* [WHAT TO DO]: What you produce should be every line from the data that includes "date".
** GIVEN RECORDS follows **
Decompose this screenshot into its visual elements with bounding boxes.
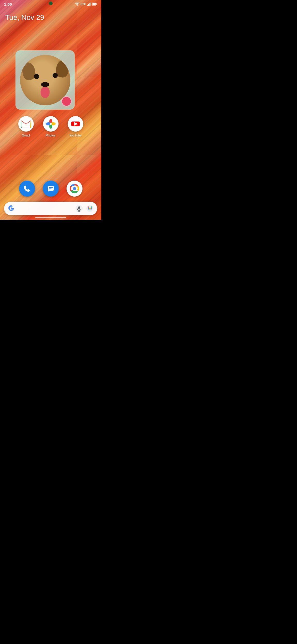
svg-rect-18 bbox=[48, 186, 54, 191]
svg-rect-1 bbox=[88, 4, 89, 6]
signal-icon bbox=[87, 3, 91, 6]
svg-rect-27 bbox=[78, 206, 80, 210]
date-text: Tue, Nov 29 bbox=[5, 13, 44, 21]
svg-point-14 bbox=[50, 123, 52, 125]
youtube-app-icon[interactable]: YouTube bbox=[68, 116, 83, 137]
status-icons: LTE bbox=[75, 3, 97, 6]
svg-rect-20 bbox=[49, 189, 52, 189]
google-g-icon: G bbox=[8, 205, 14, 212]
record-button[interactable] bbox=[61, 96, 72, 107]
date-display: Tue, Nov 29 bbox=[5, 13, 44, 22]
phone-icon bbox=[23, 184, 31, 193]
lens-icon[interactable] bbox=[86, 205, 94, 212]
dog-ear-left bbox=[21, 61, 37, 81]
photos-app-icon[interactable]: Photos bbox=[43, 116, 59, 137]
dog-eye-left bbox=[34, 74, 39, 79]
gmail-label: Gmail bbox=[22, 134, 30, 137]
search-bar[interactable]: G bbox=[4, 202, 97, 215]
camera-cutout bbox=[49, 2, 53, 5]
phone-dock-icon[interactable] bbox=[19, 181, 35, 197]
nav-bar bbox=[0, 215, 101, 220]
svg-point-32 bbox=[89, 208, 91, 209]
pet-widget[interactable] bbox=[15, 50, 75, 110]
svg-rect-5 bbox=[97, 4, 97, 5]
microphone-icon[interactable] bbox=[76, 205, 83, 212]
apps-row: Gmail Photos YouTube bbox=[0, 116, 101, 137]
wifi-icon bbox=[75, 3, 79, 6]
lte-icon: LTE bbox=[81, 3, 86, 6]
svg-rect-2 bbox=[89, 3, 90, 6]
svg-text:G: G bbox=[9, 206, 13, 211]
photos-icon bbox=[45, 118, 56, 130]
youtube-label: YouTube bbox=[69, 134, 81, 137]
gmail-app-icon[interactable]: Gmail bbox=[18, 116, 34, 137]
dog-eye-right bbox=[53, 73, 58, 78]
svg-rect-6 bbox=[93, 3, 96, 5]
youtube-icon-circle bbox=[68, 116, 83, 132]
dog-tongue bbox=[40, 87, 50, 98]
nav-pill bbox=[35, 217, 66, 218]
svg-rect-0 bbox=[87, 5, 88, 6]
dock bbox=[0, 181, 101, 197]
chrome-icon bbox=[69, 183, 80, 194]
messages-dock-icon[interactable] bbox=[43, 181, 59, 197]
photos-icon-circle bbox=[43, 116, 59, 132]
chrome-dock-icon[interactable] bbox=[67, 181, 82, 197]
youtube-icon bbox=[70, 118, 81, 130]
gmail-icon-circle bbox=[18, 116, 34, 132]
svg-point-23 bbox=[73, 187, 76, 190]
messages-icon bbox=[47, 184, 55, 193]
dog-nose bbox=[41, 82, 49, 87]
gmail-icon bbox=[21, 120, 31, 128]
svg-rect-19 bbox=[49, 187, 53, 188]
status-time: 1:00 bbox=[4, 2, 12, 6]
photos-label: Photos bbox=[46, 134, 55, 137]
battery-icon bbox=[92, 3, 97, 6]
svg-rect-3 bbox=[90, 3, 91, 6]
** End of GIVEN RECORDS **
* [SOLUTION TO THIS EXERCISE]:
date-text: Tue, Nov 29 bbox=[5, 13, 44, 21]
date-display: Tue, Nov 29 bbox=[5, 13, 44, 22]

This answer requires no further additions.